(Provided information Opens)
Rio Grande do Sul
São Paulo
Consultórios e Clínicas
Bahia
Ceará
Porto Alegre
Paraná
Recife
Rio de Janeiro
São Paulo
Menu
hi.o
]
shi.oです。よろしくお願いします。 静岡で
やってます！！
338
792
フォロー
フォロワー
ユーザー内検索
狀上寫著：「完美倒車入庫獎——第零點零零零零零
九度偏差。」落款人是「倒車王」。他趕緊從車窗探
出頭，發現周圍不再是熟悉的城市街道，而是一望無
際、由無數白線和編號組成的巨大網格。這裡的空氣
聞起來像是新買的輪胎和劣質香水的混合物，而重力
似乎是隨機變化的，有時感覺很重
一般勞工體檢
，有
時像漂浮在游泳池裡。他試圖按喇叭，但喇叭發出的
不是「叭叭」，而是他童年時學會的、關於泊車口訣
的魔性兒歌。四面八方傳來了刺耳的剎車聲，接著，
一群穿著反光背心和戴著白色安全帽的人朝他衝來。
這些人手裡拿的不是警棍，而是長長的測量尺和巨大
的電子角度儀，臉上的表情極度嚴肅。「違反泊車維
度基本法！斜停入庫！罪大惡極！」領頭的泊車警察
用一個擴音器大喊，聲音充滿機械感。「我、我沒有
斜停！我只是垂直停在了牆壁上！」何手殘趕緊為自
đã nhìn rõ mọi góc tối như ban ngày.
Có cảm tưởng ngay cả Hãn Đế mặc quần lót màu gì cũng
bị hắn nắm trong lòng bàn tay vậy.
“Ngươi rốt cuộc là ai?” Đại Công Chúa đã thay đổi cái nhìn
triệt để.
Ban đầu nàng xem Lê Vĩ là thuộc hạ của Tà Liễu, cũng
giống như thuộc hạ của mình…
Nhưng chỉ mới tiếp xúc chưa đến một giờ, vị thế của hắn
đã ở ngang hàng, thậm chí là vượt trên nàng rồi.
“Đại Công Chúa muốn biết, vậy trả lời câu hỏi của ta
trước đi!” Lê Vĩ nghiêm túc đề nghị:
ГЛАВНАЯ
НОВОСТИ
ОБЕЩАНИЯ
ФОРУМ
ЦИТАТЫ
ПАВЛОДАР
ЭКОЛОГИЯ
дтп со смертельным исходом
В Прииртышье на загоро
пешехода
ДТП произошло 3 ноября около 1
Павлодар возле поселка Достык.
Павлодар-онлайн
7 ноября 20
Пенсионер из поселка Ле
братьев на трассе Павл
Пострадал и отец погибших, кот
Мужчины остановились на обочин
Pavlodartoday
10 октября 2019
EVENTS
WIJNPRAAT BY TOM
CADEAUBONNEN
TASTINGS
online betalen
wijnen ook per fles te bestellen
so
(Provided information Closes)
(Provided information Opens)
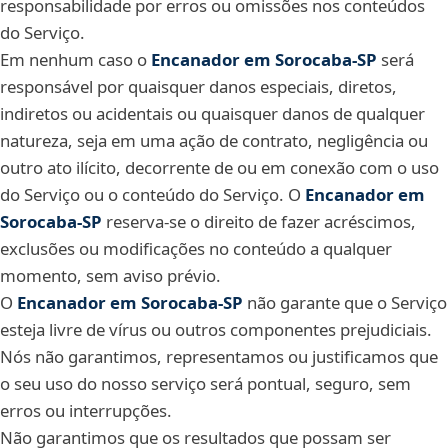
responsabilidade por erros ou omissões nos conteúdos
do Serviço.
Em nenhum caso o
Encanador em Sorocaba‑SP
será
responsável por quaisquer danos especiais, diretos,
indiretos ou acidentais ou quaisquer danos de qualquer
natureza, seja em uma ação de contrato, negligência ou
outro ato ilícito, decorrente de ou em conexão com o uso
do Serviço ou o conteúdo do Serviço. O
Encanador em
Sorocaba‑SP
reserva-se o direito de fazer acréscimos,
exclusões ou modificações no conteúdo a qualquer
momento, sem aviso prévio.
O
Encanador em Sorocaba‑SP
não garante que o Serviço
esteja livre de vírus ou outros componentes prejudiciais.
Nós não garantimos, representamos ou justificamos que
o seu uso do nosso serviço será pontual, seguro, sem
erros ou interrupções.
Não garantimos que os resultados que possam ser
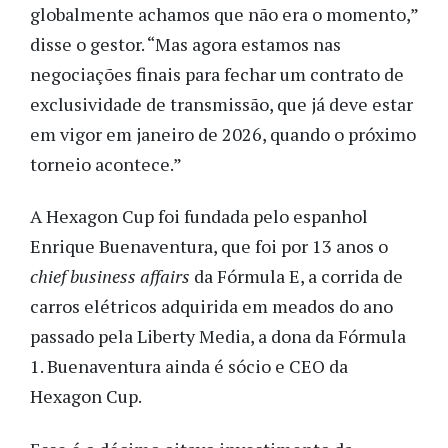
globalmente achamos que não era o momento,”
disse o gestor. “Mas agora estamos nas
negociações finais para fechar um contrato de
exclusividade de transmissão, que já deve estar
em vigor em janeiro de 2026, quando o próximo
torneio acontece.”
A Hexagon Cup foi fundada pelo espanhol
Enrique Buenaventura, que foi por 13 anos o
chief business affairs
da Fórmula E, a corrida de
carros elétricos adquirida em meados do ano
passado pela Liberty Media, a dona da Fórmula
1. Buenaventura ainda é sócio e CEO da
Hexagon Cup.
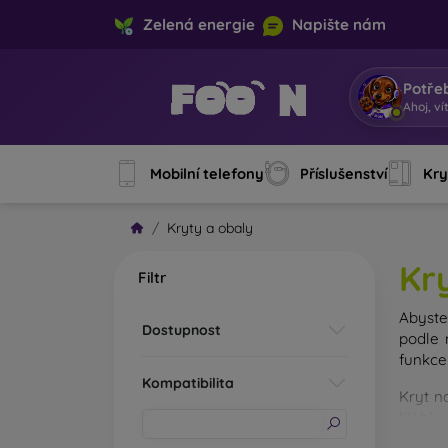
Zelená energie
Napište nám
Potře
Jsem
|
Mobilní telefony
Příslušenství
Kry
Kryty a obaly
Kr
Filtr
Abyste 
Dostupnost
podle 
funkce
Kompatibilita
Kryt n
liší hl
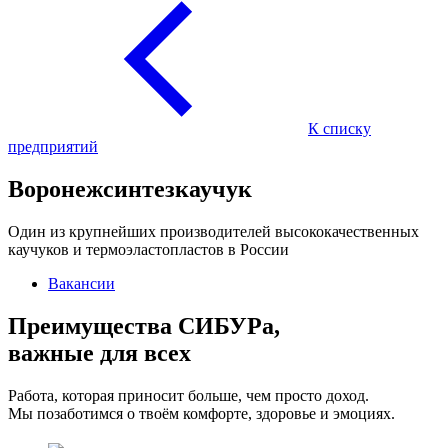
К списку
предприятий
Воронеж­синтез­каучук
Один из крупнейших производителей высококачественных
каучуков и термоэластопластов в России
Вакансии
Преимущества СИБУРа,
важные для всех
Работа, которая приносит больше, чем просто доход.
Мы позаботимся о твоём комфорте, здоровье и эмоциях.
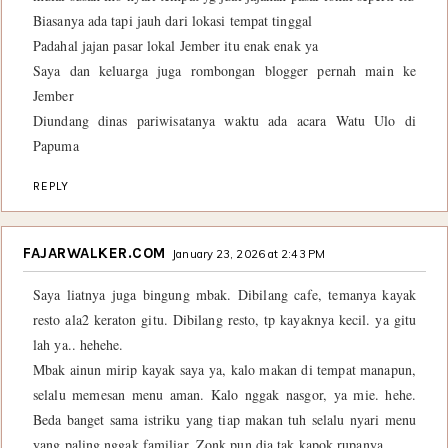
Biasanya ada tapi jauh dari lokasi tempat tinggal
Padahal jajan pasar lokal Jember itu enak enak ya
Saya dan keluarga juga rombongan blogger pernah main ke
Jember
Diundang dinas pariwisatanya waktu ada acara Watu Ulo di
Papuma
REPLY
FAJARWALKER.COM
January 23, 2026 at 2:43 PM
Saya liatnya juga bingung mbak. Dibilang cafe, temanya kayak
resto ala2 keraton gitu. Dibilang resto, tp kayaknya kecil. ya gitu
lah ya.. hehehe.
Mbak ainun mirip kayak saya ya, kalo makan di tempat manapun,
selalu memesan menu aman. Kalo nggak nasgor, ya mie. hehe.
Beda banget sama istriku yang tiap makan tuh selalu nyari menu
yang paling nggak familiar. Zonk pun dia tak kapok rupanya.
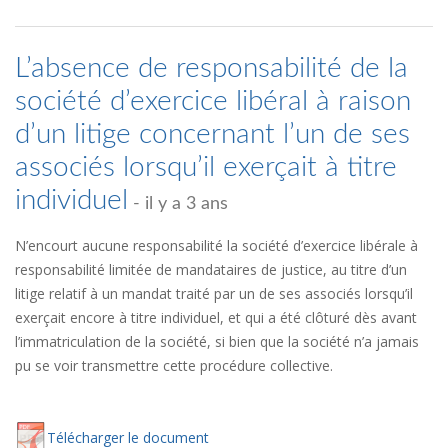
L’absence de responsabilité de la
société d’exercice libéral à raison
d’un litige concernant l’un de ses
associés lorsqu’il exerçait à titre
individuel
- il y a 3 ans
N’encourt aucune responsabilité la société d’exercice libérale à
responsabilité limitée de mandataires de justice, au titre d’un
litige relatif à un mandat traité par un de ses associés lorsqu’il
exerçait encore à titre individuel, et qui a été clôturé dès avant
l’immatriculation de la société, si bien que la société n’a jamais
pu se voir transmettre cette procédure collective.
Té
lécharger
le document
(Provided information Closes)
(Provided information Opens)
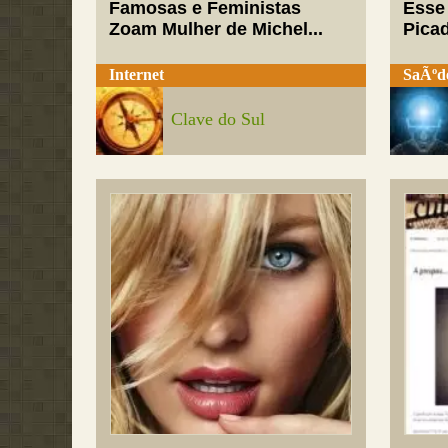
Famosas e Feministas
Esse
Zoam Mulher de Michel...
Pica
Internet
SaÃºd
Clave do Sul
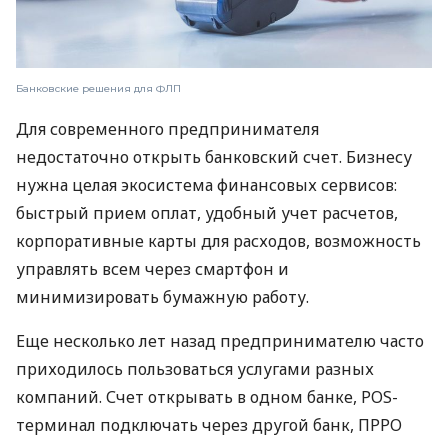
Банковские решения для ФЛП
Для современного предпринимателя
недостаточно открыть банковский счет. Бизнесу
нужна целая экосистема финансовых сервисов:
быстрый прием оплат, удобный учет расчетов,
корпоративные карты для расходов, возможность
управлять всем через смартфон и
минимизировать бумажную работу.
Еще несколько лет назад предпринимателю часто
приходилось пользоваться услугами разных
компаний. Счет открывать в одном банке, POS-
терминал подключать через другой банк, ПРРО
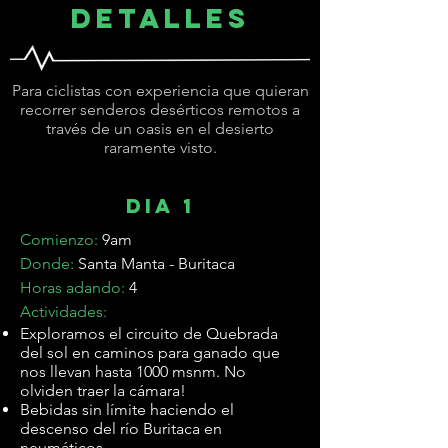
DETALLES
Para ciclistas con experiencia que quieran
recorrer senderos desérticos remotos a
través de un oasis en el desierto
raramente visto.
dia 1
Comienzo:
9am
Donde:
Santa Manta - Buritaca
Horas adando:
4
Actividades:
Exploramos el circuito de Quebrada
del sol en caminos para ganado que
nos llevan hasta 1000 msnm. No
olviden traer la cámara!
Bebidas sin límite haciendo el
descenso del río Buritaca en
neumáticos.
(Provided information Closes)
* _What this task involves_: The expected output is each line of the records above that includes the word "momento".

* _Exercise answer_:
momento, sem aviso prévio.
globalmente achamos que não era o momento,”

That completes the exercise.